Support Questions
Find answers, ask questions, and share your expertise
Announcements
Alert: Welcome to the Unified Cloudera Community. Former HCC members be sure to read and learn how to activate your account here.

Fast loading one huge file

Fast loading one huge file

Rising Star

Hi dear experts!

 

i'm wounduring how it possible to acselirate loading into HDFS one huge file.

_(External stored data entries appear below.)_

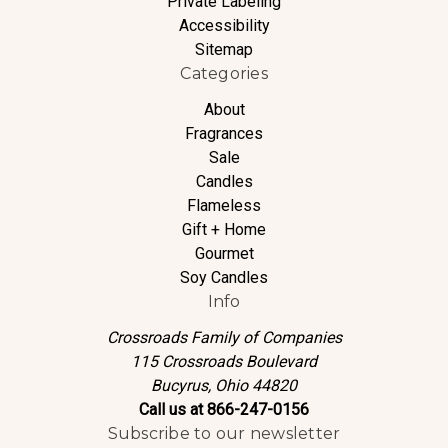
Private Labeling
Accessibility
Sitemap
Categories
About
Fragrances
Sale
Candles
Flameless
Gift + Home
Gourmet
Soy Candles
Info
Crossroads Family of Companies
115 Crossroads Boulevard
Bucyrus, Ohio 44820
Call us at 866-247-0156
Subscribe to our newsletter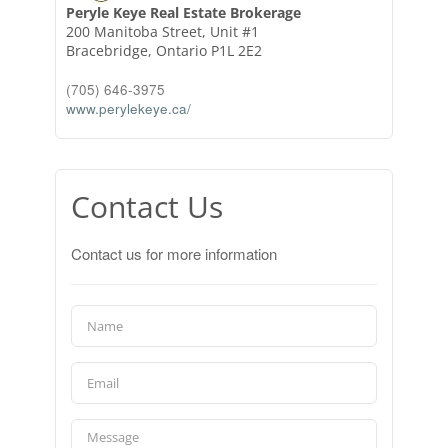
Peryle Keye Real Estate Brokerage
200 Manitoba Street, Unit #1
Bracebridge,
Ontario
P1L 2E2
(705) 646-3975
www.perylekeye.ca/
Contact Us
Contact us for more information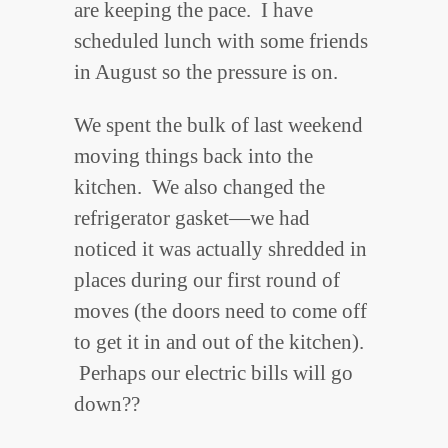
are keeping the pace. I have
scheduled lunch with some friends
in August so the pressure is on.
We spent the bulk of last weekend
moving things back into the
kitchen. We also changed the
refrigerator gasket—we had
noticed it was actually shredded in
places during our first round of
moves (the doors need to come off
to get it in and out of the kitchen).
Perhaps our electric bills will go
down??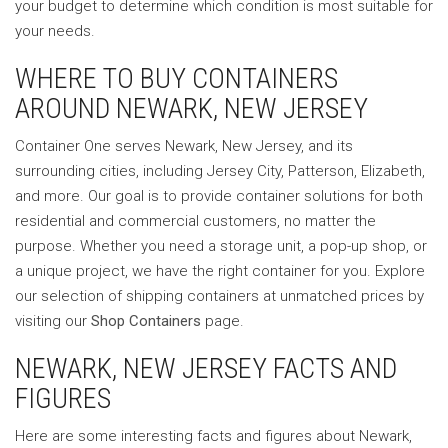
your budget to determine which condition is most suitable for
your needs.
WHERE TO BUY CONTAINERS
AROUND NEWARK, NEW JERSEY
Container One serves Newark, New Jersey, and its
surrounding cities, including Jersey City, Patterson, Elizabeth,
and more. Our goal is to provide container solutions for both
residential and commercial customers, no matter the
purpose. Whether you need a storage unit, a pop-up shop, or
a unique project, we have the right container for you. Explore
our selection of shipping containers at unmatched prices by
visiting our
Shop Containers
page.
NEWARK, NEW JERSEY FACTS AND
FIGURES
Here are some interesting facts and figures about Newark,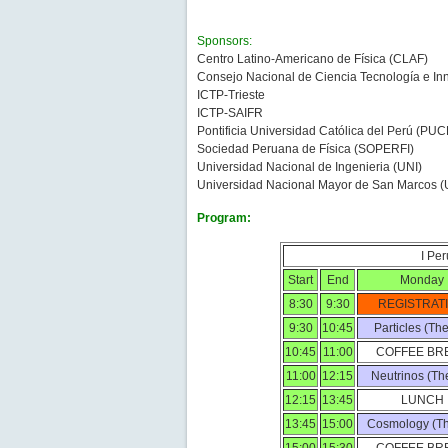
Sponsors:
Centro Latino-Americano de Física (CLAF)
Consejo Nacional de Ciencia Tecnología e 
ICTP-Trieste
ICTP-SAIFR
Pontificia Universidad Católica del Perú (PUC
Sociedad Peruana de Física (SOPERFI)
Universidad Nacional de Ingenieria (UNI)
Universidad Nacional Mayor de San Marcos
Program:
I Pe
Start
End
Monday
8:30
9:30
REGISTRAT
9:30
10:45
Particles (Th
10:45
11:00
COFFEE BR
11:00
12:15
Neutrinos (Th
12:15
13:45
LUNCH
13:45
15:00
Cosmology (Th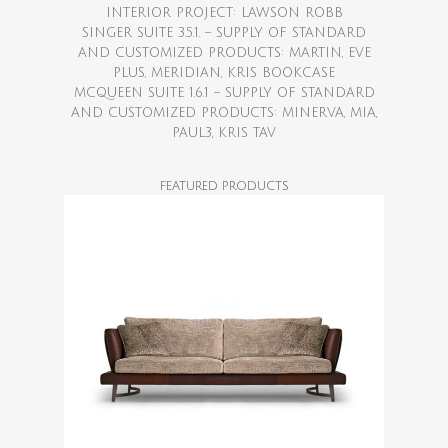
INTERIOR PROJECT: LAWSON ROBB
SINGER SUITE 3.5.1. – SUPPLY OF STANDARD
AND CUSTOMIZED PRODUCTS: MARTIN, EVE
PLUS, MERIDIAN, KRIS BOOKCASE
MCQUEEN SUITE 1.6.1 – SUPPLY OF STANDARD
AND CUSTOMIZED PRODUCTS: MINERVA, MIA,
PAUL3, KRIS TAV
FEATURED PRODUCTS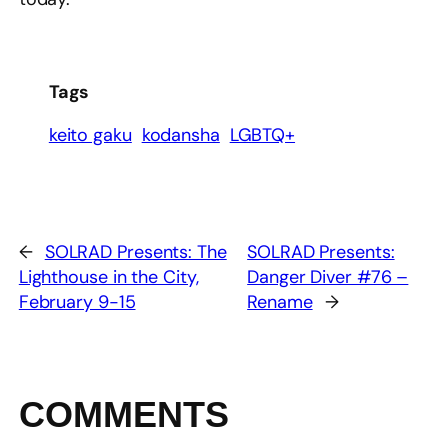
Tags
keito gaku
kodansha
LGBTQ+
←
SOLRAD Presents: The
SOLRAD Presents:
Lighthouse in the City,
Danger Diver #76 –
February 9-15
Rename
→
COMMENTS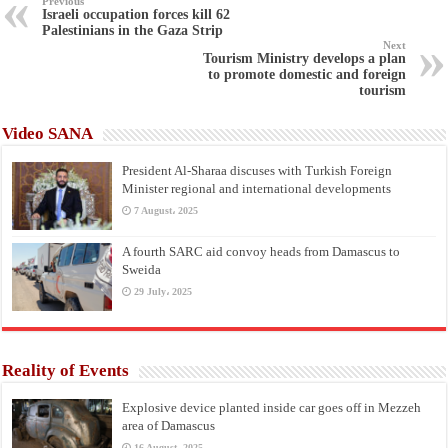
Previous
Israeli occupation forces kill 62
Palestinians in the Gaza Strip
Next
Tourism Ministry develops a plan
to promote domestic and foreign
tourism
Video SANA
President Al-Sharaa discuses with Turkish Foreign
Minister regional and international developments
7 August، 2025
A fourth SARC aid convoy heads from Damascus to
Sweida
29 July، 2025
Reality of Events
Explosive device planted inside car goes off in Mezzeh
area of Damascus
16 August، 2025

Let's say i have 1TB file on Linux FS and i need to load it as fast as possible.

 

could someone give me any idea or recomendation?

 

thanks!

5 REPLIES 5

Re: Fast loading one huge file

Master Guru
Note that given the singular source, the maximum speed will be capped by
the network speed, or the disk speed (if the file is already on a host that
runs a DataNode).

You can: Write with a replication factor of 1 (hadoop fs
-Ddfs.replication=1 -put local/path hdfs/path). This eliminates additional
network usage arising out of the DN pipeline communication in a
multi-replica write. It has the added bonus of copying only locally if you
run a DN on the same host as the source file, and your DN has an equal or
higher value of free space (as the file).
For (perhaps, untested) a slight increase in performance: Parallelise and
chunk the writes into multiple precise parts of the preferred block size
(256 MB), then merge them instantly with DistributedFileSystem.concat(…).
These writes can also independently be done with replication set to 1, to
eliminate DN pipeline communication from slowing your rate down.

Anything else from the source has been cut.